224.925 calon peserta didik (CPD) lolos dalam SPMB SMA/SMK tahun 2025, mereka saat ini memasuki tahap pendaftaran ulang dan akan diawasi oleh Pemprov secara langsung.
Gubernur Jawa Tengah, Ahmad Luthfi menegaskan, seluruh tahapan dalam SPMB Jateng 2025 akan berjalan tanpa adanya praktik titipan.
"Paling pokok, tidak boleh ada titip-titip, tidak boleh terima jasa titipan, normatif apa adanya. Sehingga kualitas anak didik kita di Jateng menjadi anak didik yang profesional untuk wilayah kita," tegasnya dalam konferensi pers yang berlangsung beberapa waktu lalu.

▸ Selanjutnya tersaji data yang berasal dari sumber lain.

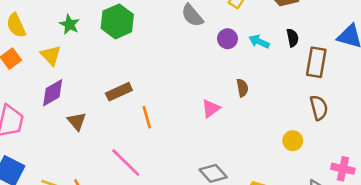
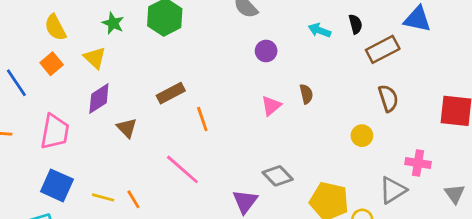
purple circle: (227, 39) -> (266, 51), moved
brown rectangle: (316, 62) -> (383, 49), turned 56
brown semicircle: (242, 88) -> (306, 94), moved

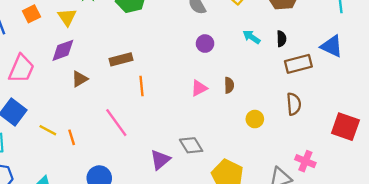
brown triangle: (127, 128) -> (80, 79), turned 30
yellow circle: (362, 136) -> (255, 119), moved

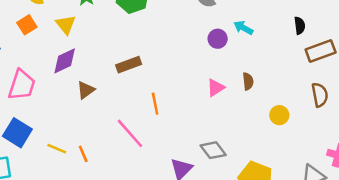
cyan arrow: (251, 37) -> (243, 28), moved
orange line: (141, 86) -> (155, 104), moved

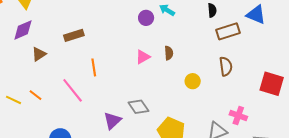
orange line: (83, 154) -> (35, 95), moved, turned -32

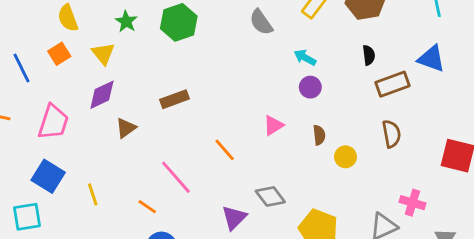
purple circle: (146, 18) -> (310, 87), moved
brown semicircle: (169, 53) -> (319, 135), moved
orange line: (94, 67) -> (225, 150), moved, turned -30
orange line: (35, 95) -> (147, 207), moved
yellow line: (13, 100) -> (93, 194), turned 49

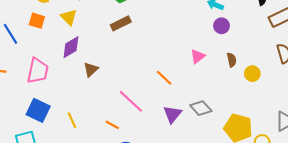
orange square: (59, 54) -> (37, 21), turned -35
brown rectangle: (174, 99) -> (121, 23), moved
purple triangle: (234, 218) -> (172, 114), moved

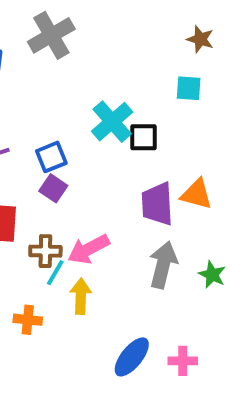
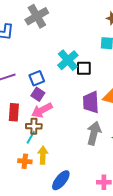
pink arrow: (89, 249) -> (42, 110), moved
cyan line: (55, 273) -> (31, 137), moved
yellow arrow: (81, 296) -> (43, 155), moved
blue ellipse: (132, 357) -> (61, 180), moved

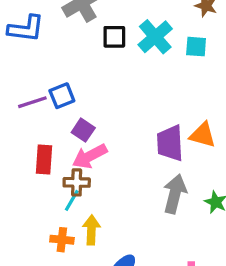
cyan cross: (68, 60) -> (155, 37), moved
black square: (84, 68) -> (114, 37), moved
blue square: (37, 78) -> (62, 96), moved

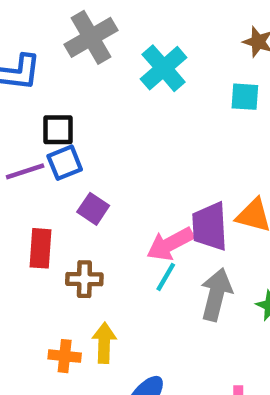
black square: (114, 37) -> (58, 130), moved
cyan cross: (155, 37) -> (164, 68), moved
pink arrow: (90, 156) -> (170, 244), moved
cyan line: (72, 200) -> (166, 277), moved

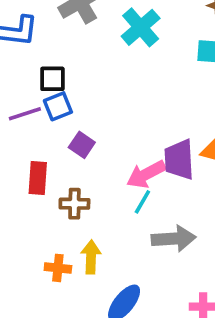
gray arrow: (216, 295) -> (174, 239), moved, turned 72

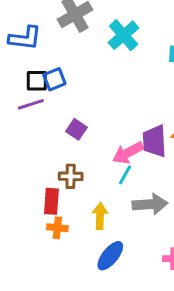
black square: (52, 79) -> (37, 81), moved
blue square: (58, 106) -> (54, 79), moved
red rectangle: (38, 178) -> (51, 201), moved
yellow arrow: (91, 257) -> (100, 216), moved

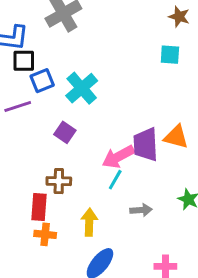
cyan cross: (124, 35) -> (82, 88), moved
black square: (37, 81) -> (24, 61), moved
gray arrow: (150, 204) -> (141, 210), size x0.6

Sekretaris Dinas Pendidikan dan Kebudayaan (Disdikbud) Jateng, Syamsudin Isnaeni menjelaskan, proses daftar ulang akan berlangsung dari 23 hingga 30 Juni 2025.
Ia mengingatkan bahwa jika ada siswa yang tidak melakukan daftar ulang, CPD yang berada pada urutan berikutnya akan berkesempatan mengisi posisi tersebut.
Baca Juga: Resmikan Gedung SPPG, Gubernur Jateng Ingin Percepat Program MBG
"Misalnya, pada salah satu SMA ternyata setelah daftar ulang ada lima yang tidak daftar ulang, berarti dianggap mundur. Dan itu akan menjadi kuota kosong yang akan diisi oleh cadangan," ujar Syamsudin.
Lebih lanjut, ia memastikan bahwa semua CPD akan mendapatkan informasi yang jelas mengenai tahapan ini, yang dapat diakses melalui laman pendaftaran resmi.
"Ini juga unsur transparansinya sudah kita sampaikan kepada CPD," tambahnya, mendorong para calon murid untuk aktif memantau akun pendaftaran mereka.
Baca Juga: Andi Andong : Kita Dukung Tindakan Preventif Pemkab Jepara Terkait Praktik Judol di Kalangan ASN
Sebagai informasi, dari data yang dihimpun, tercatat sebanyak 329.209 orang telah mengajukan akun di laman resmi SPMB Jateng di [spmb.jatengprov.go.id](https://spmb.jatengprov.go.id/).
Dengan kuota yang tersedia untuk jenjang SMA/SMK sebanyak 229.804 kursi, proses seleksi menunjukkan angka partisipasi yang tinggi.
Dari jumlah tersebut, 289.277 orang melakukan aktivasi dan mendaftar, sementara 31.912 orang tidak melanjutkan ke tahap pendaftaran.